Mirror Neurons and Interaction Lab, Robotics, Brain and Cognitive Sciences Department, Istituto Italiano di Tecnologia Genova, Italy.
Front Psychol. 2013 Jun 27;4:364. doi: 10.3389/fpsyg.2013.00364. Print 2013.
Classical models of speech consider an antero-posterior distinction between perceptive and productive functions. However, the selective alteration of neural activity in speech motor centers, via transcranial magnetic stimulation, was shown to affect speech discrimination. On the automatic speech recognition (ASR) side, the recognition systems have classically relied solely on acoustic data, achieving rather good performance in optimal listening conditions. The main limitations of current ASR are mainly evident in the realistic use of such systems. These limitations can be partly reduced by using normalization strategies that minimize inter-speaker variability by either explicitly removing speakers' peculiarities or adapting different speakers to a reference model. In this paper we aim at modeling a motor-based imitation learning mechanism in ASR. We tested the utility of a speaker normalization strategy that uses motor representations of speech and compare it with strategies that ignore the motor domain. Specifically, we first trained a regressor through state-of-the-art machine learning techniques to build an auditory-motor mapping, in a sense mimicking a human learner that tries to reproduce utterances produced by other speakers. This auditory-motor mapping maps the speech acoustics of a speaker into the motor plans of a reference speaker. Since, during recognition, only speech acoustics are available, the mapping is necessary to "recover" motor information. Subsequently, in a phone classification task, we tested the system on either one of the speakers that was used during training or a new one. Results show that in both cases the motor-based speaker normalization strategy slightly but significantly outperforms all other strategies where only acoustics is taken into account.
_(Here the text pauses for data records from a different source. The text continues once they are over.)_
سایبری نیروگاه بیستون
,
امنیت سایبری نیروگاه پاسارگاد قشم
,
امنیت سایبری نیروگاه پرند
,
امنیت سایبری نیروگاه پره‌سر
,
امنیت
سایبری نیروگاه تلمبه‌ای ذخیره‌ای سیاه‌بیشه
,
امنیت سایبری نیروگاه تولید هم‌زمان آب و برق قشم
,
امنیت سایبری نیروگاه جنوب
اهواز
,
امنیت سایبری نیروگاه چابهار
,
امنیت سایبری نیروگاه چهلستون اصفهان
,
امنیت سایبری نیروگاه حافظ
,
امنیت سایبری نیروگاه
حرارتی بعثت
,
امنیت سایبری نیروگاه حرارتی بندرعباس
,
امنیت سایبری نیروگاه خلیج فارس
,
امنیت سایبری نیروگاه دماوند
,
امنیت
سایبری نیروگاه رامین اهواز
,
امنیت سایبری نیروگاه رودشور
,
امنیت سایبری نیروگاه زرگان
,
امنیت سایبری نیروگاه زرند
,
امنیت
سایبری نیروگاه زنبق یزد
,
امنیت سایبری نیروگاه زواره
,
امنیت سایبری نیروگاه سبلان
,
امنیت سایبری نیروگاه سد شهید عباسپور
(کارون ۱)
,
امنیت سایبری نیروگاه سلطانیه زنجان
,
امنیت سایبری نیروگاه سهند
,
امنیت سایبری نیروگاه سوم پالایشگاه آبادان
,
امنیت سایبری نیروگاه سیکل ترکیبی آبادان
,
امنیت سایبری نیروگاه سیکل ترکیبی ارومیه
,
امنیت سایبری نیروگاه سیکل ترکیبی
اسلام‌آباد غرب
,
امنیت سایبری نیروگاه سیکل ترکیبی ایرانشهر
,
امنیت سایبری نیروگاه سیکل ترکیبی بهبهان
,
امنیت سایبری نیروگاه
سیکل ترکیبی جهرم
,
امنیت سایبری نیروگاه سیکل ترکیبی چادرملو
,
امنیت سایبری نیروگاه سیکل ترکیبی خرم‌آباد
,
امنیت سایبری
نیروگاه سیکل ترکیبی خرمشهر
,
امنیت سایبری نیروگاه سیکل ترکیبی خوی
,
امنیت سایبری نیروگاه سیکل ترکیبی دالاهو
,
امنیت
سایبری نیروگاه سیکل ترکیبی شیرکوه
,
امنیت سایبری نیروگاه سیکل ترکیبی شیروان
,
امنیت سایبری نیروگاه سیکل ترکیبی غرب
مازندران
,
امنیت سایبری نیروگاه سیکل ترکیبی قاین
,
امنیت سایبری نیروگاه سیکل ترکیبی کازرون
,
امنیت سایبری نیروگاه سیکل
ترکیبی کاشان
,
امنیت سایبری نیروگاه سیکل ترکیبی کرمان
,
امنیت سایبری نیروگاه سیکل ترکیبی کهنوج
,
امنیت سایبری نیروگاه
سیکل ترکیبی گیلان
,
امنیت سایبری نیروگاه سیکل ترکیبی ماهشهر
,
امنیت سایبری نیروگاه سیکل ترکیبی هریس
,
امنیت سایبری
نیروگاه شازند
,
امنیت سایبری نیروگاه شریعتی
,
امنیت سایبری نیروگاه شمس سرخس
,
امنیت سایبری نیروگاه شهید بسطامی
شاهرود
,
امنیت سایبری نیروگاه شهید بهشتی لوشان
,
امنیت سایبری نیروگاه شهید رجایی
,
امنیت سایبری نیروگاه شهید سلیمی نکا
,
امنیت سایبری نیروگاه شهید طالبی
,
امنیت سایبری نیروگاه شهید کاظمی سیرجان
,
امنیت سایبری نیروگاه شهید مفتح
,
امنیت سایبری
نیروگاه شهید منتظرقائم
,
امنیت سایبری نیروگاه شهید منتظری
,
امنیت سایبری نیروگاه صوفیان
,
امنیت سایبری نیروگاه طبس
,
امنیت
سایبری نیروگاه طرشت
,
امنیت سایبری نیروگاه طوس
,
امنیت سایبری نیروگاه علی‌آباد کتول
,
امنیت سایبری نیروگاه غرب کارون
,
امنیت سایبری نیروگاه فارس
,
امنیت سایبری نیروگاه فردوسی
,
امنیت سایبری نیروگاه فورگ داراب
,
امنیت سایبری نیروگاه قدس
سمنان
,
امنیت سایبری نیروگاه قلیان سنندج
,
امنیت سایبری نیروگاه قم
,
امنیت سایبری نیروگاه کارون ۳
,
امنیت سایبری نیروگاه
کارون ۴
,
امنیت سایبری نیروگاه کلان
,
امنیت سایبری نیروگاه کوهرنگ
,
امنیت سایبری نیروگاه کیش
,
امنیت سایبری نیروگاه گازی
传统的语音模型将感知和生成功能区分在前后两个部分。然而,经颅磁刺激对言语运动中心的神经活动进行选择性改变,结果表明它会影响言语辨别。在自动语音识别 (ASR) 方面,识别系统传统上仅依赖声学数据,在最佳听力条件下取得了相当好的性能。当前 ASR 的主要局限性主要体现在这些系统的实际使用中。通过使用标准化策略可以部分减少这些局限性,这些策略通过显式去除说话者的特征或使不同的说话者适应参考模型来最小化说话者之间的可变性。在本文中,我们旨在为 ASR 中建模一种基于运动的模仿学习机制。我们测试了一种使用语音运动表示的说话者标准化策略的效用,并将其与忽略运动域的策略进行了比较。具体来说,我们首先通过最先进的机器学习技术训练回归器来建立听觉-运动映射,在某种意义上模仿了一个试图模仿其他说话者发音的人类学习者。该听觉-运动映射将说话者的语音声学特征映射到参考说话者的运动计划中。由于在识别过程中仅可获得语音声学特征,因此需要该映射来“恢复”运动信息。随后,在电话分类任务中,我们在训练中使用的其中一个说话者或新的说话者上测试了系统。结果表明,在这两种情况下,基于运动的说话者标准化策略都略微但显著地优于仅考虑声学的所有其他策略。